Philanthropy Through Wealth: Why Getting Rich Helps More People
Jeremy Haynes explains his philosophy on wealth and giving back — you cannot be philanthropic on $8,500 a month, but you can change lives when you sell to rich people and accumulate real capital.
Source: Jeremy Haynes x Derrick Small — Miami Podcast, 2026
Jeremy Haynes does not virtue signal about money — he has a neon sign on his wall that says get richer and he means it.
His philosophy is straightforward: selling to rich people allows him to accumulate wealth faster, which in turn allows him to help more people than he ever could at lower revenue.
You cannot be philanthropic on $8,500 a month with 1,900 customers — the math literally does not support it.
Haynes personally invested $20,000 into a toy drive during December, providing commercial-sized trash bags full of toys to underprivileged kids through homeless shelters, community centers, and schools.
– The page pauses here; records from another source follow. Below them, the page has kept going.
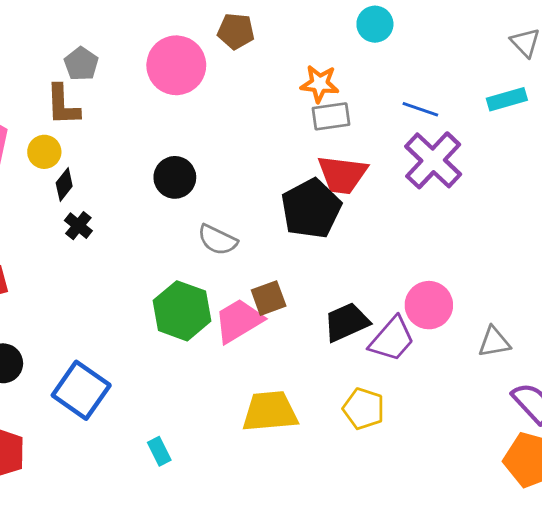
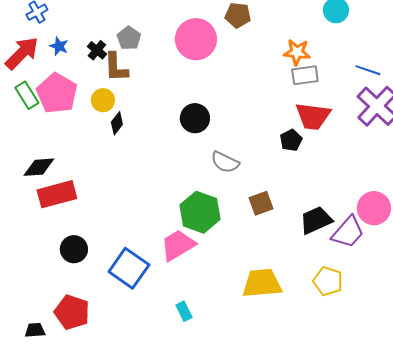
black pentagon: (311, 209) -> (291, 140), size x0.5
black cross: (78, 226) -> (97, 50), moved
pink trapezoid: (239, 321) -> (178, 245), moved

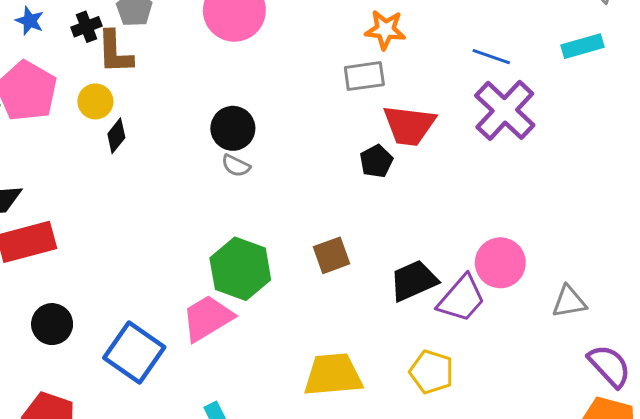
black cross: (97, 50) -> (86, 27), turned 30
gray rectangle: (305, 75) -> (364, 76), moved
gray semicircle: (225, 162) -> (236, 166), moved, size x0.7

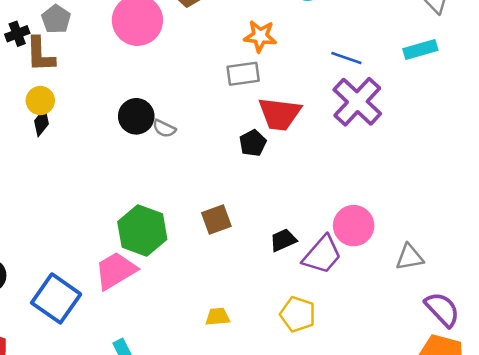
yellow circle: (95, 101) -> (40, 101), moved
gray semicircle: (236, 166) -> (164, 128), moved
black trapezoid: (414, 281) -> (283, 240), size x0.7
yellow trapezoid: (333, 375) -> (218, 317), size x0.5

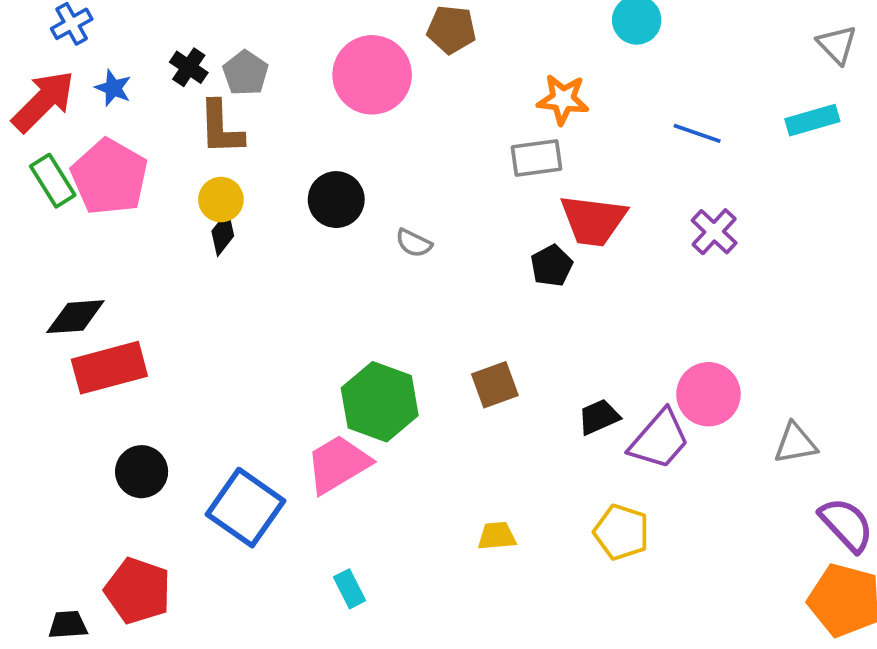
black cross: (17, 34) -> (189, 67), moved, turned -35
purple cross: (357, 102) -> (714, 232), moved, size x0.6
black circle: (136, 116) -> (336, 200), moved

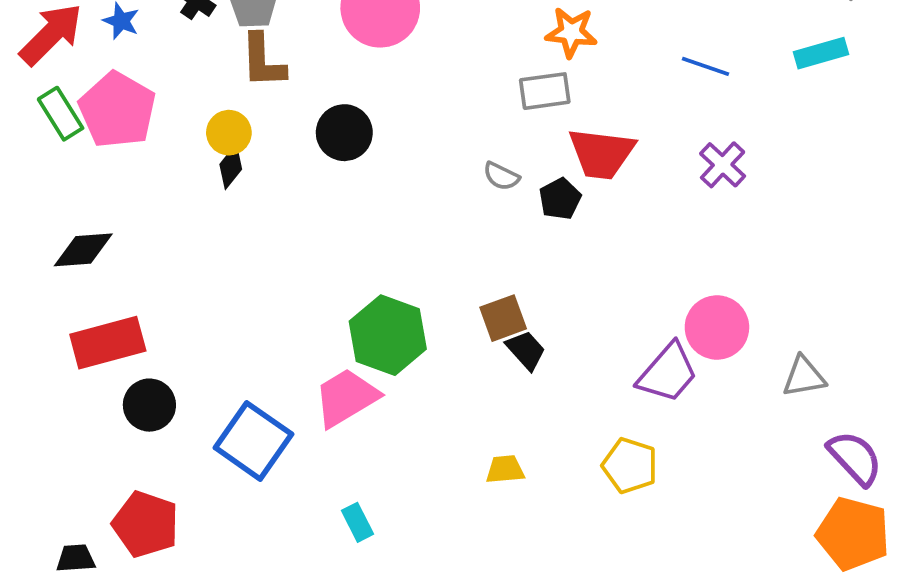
brown L-shape: (221, 128) -> (263, 61), moved
gray semicircle: (414, 243) -> (501, 176), moved
red rectangle: (109, 368) -> (108, 343), moved
black trapezoid: (599, 417) -> (526, 350), moved, turned 72

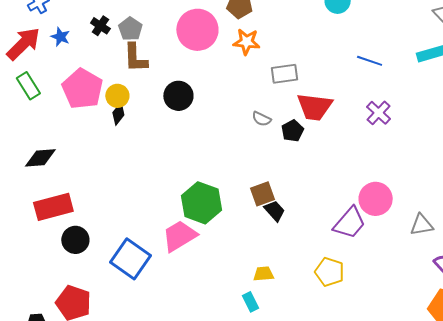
orange star: (571, 32) -> (246, 42), moved
pink pentagon: (117, 110) -> (82, 89), moved
cyan rectangle: (358, 522) -> (251, 302), moved

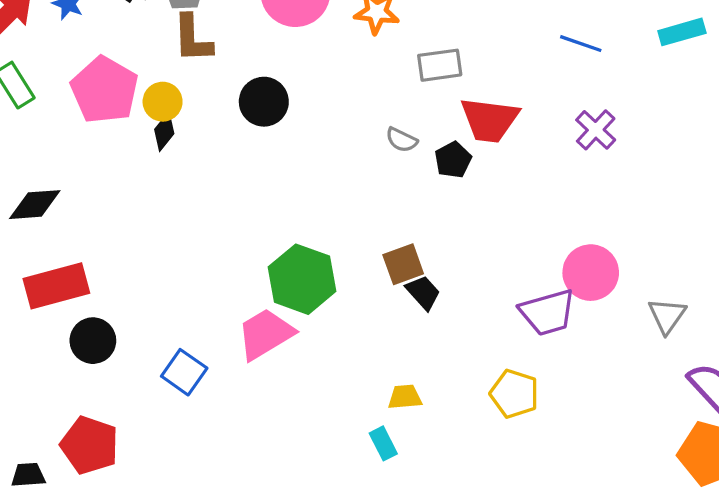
purple trapezoid: (350, 223) -> (548, 312), turned 33
gray triangle: (422, 225) -> (667, 316), turned -45
blue square: (130, 259) -> (184, 372), size x0.7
The kids did not get one or two toys like a typical charity event — they left looking like Santa Claus because the funding was there to make it happen at scale.
That level of generosity is only possible because Haynes built a business model that generates hundreds of thousands per month from a concentrated base of high-value clients.
The network that comes with selling to rich people also multiplies your philanthropic reach — wealthy contacts contributed tens of thousands in additional toys to the drive.
Getting rich is not opposed to helping people — it is the prerequisite for helping people at any meaningful scale.
The consultant making $15,000 a month cannot sponsor a toy drive, fund scholarships, or invest in their community the way someone making $300,000 a month can.
This is why Haynes encourages selling to wealthy clients first — the financial ceiling is higher, which means the impact ceiling is higher too.
The choice between making money and making a difference is a false one — the people who make the most difference are almost always the ones who made the most money first.
Accumulating wealth through high-value client relationships is the fastest path to being in a position where you can turn around and help the people who need it most.